Collected data:
*** Block opens ***
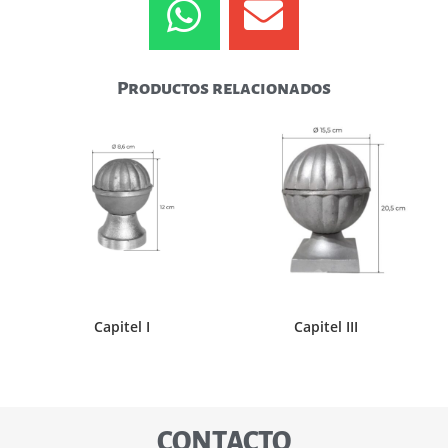
Productos relacionados
Capitel I
Capitel III
CONTACTO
*** Block closes ***
Copy the data word for word. Pictures do not go in the copy.

Problem solution:
Productos relacionados
Capitel I
Capitel III
CONTACTO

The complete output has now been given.